Source code for calute.api_server.routers

# Copyright 2025 The EasyDeL/Calute Author @erfanzar (Erfan Zare Chavoshi).
#
# Licensed under the Apache License, Version 2.0 (the "License");
# you may not use this file except in compliance with the License.
# You may obtain a copy of the License at
#
#     https://www.apache.org/licenses/LICENSE-2.0
#
# Unless required by applicable law or agreed to in writing, software
# distributed under the License is distributed on an "AS IS" BASIS,
# WITHOUT WARRANTIES OR CONDITIONS OF ANY KIND, either express or implied.
# See the License for the specific language governing permissions and
# limitations under the License.


"""FastAPI routers for the OpenAI-compatible API endpoints.

This module provides the routing infrastructure for the Calute API server,
including:
- Chat completion endpoints (standard and Cortex)
- Models listing endpoint
- Health check endpoint
- Unified routing for mixed agent types

Each router class encapsulates the endpoint logic for a specific
functionality group, following the modular architecture pattern.
The routers support both streaming and non-streaming responses,
with full OpenAI API compatibility.
"""

import time

from fastapi import APIRouter, HTTPException
from fastapi.responses import StreamingResponse

from calute.types import Agent

from ..types.oai_protocols import ChatCompletionRequest
from .completion_service import CompletionService
from .converters import MessageConverter
from .cortex_completion_service import CortexCompletionService
from .models import HealthResponse, ModelInfo, ModelsResponse


[docs]class ChatRouter:
    """Router for chat completion endpoints.
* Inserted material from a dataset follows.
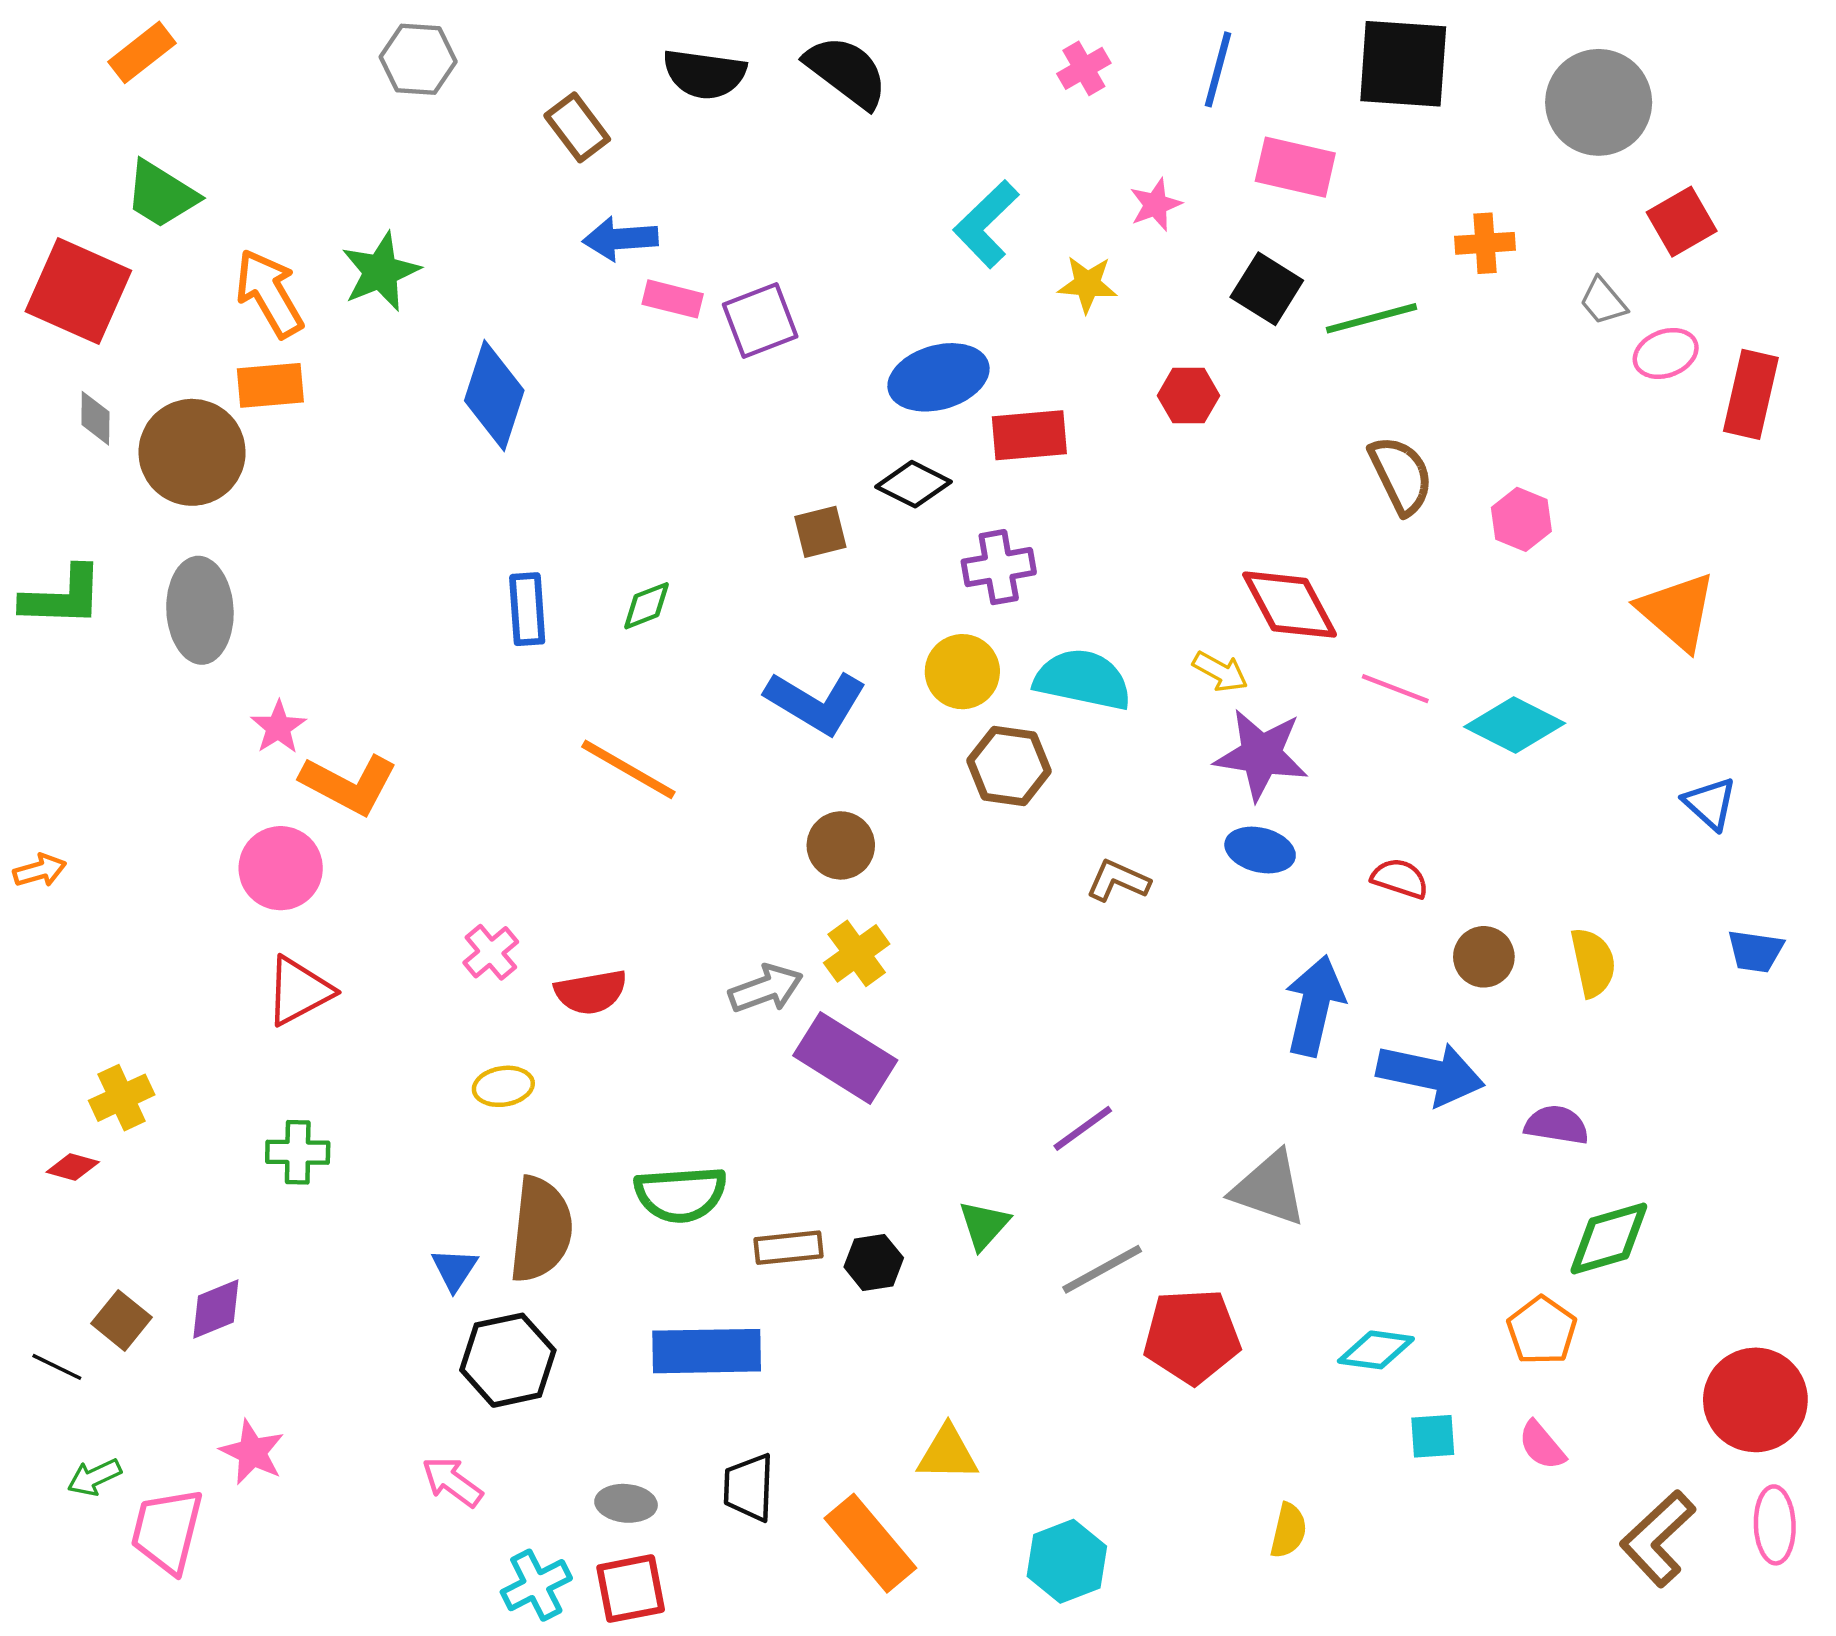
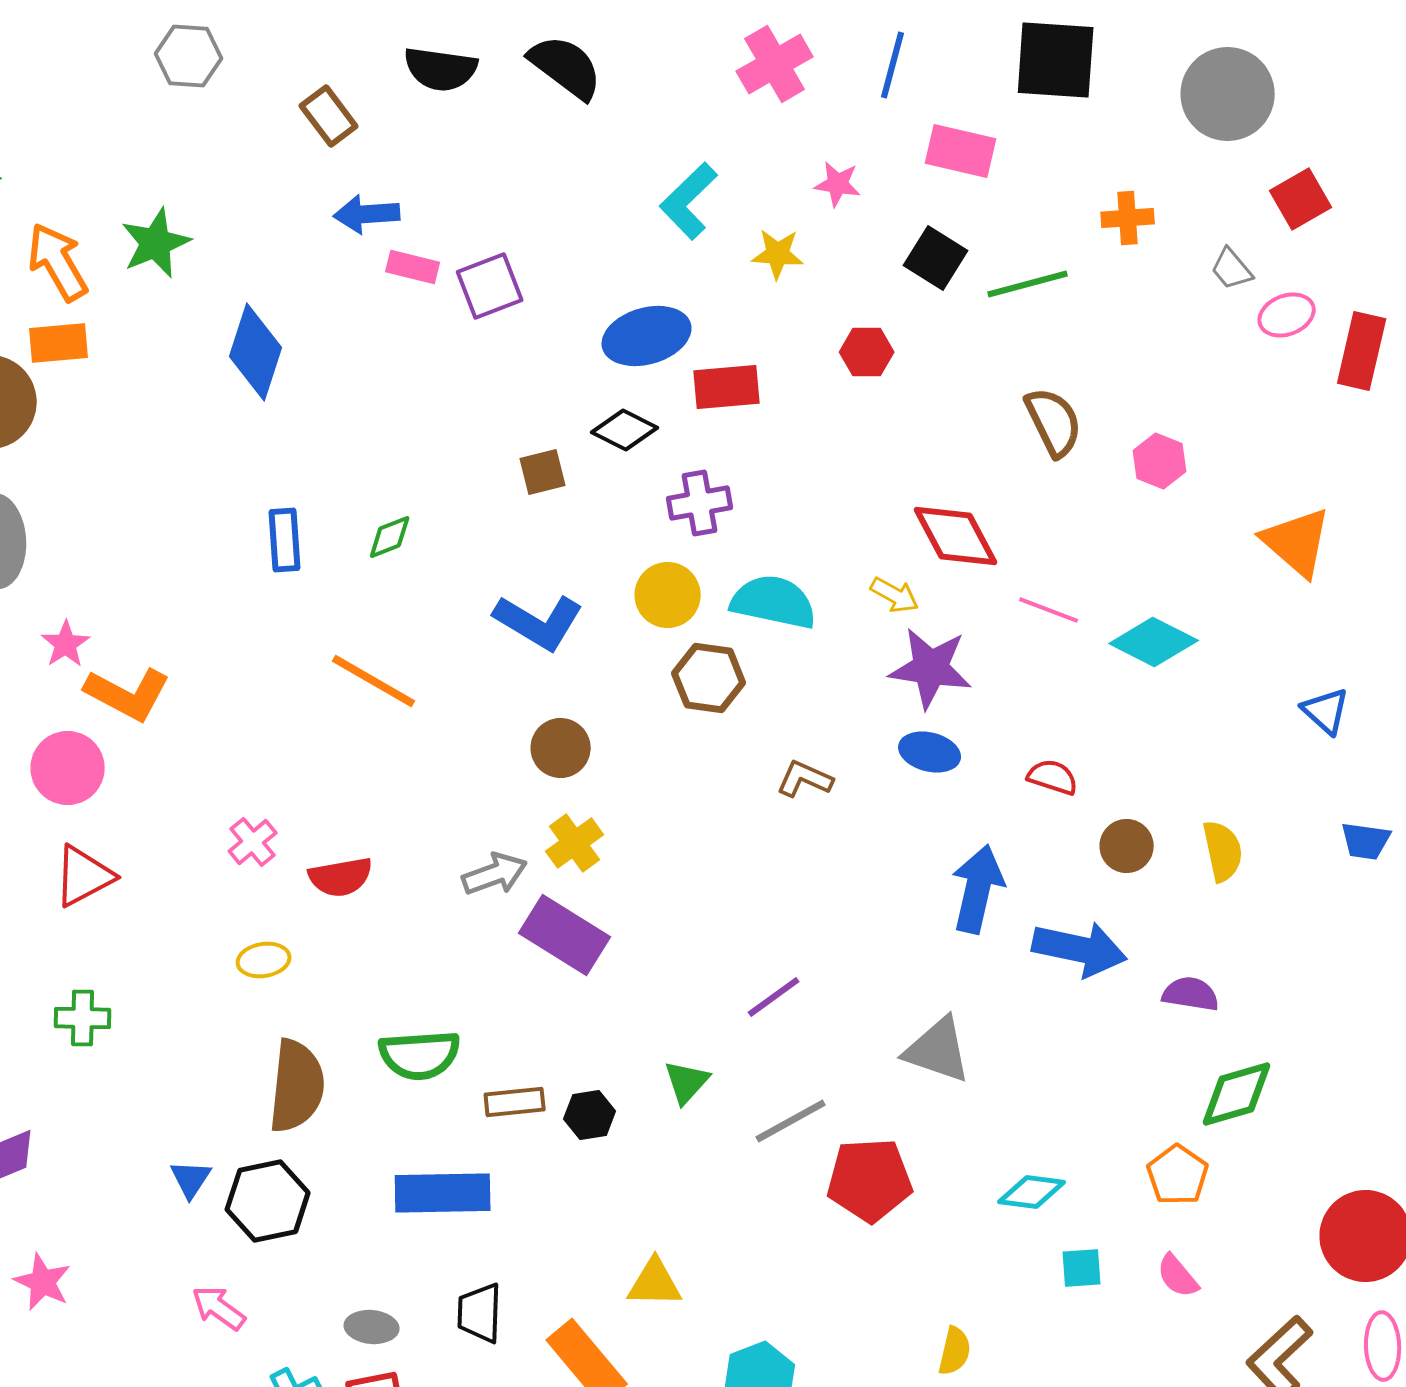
pink cross: (1084, 68) -> (775, 64), size x1.6
pink star: (1156, 205) -> (838, 184), turned 30
blue triangle: (454, 1269) -> (191, 1179), moved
    Provides the /v1/chat/completions endpoint for standard Calute agents,
    supporting both streaming and non-streaming responses with full
    OpenAI API compatibility.

    Attributes:
        agents: Dictionary mapping agent IDs to Agent objects.
        completion_service: Service for handling chat completions.
        router: FastAPI APIRouter instance with configured routes.
    """

    def __init__(self, agents: dict[str, Agent], completion_service: CompletionService):
        """Initialize the chat router.

        Creates a new ``APIRouter`` and registers the chat completion
        endpoint for handling standard agent requests.

        Args:
            agents: Dictionary mapping agent IDs (strings) to their
                corresponding ``Agent`` objects.
            completion_service: The ``CompletionService`` instance used
                to process chat completion requests.
        """
        self.agents = agents
        self.completion_service = completion_service
        self.router = APIRouter()
        self._setup_routes()

    def _setup_routes(self):
        """Register the ``/v1/chat/completions`` POST endpoint on the router.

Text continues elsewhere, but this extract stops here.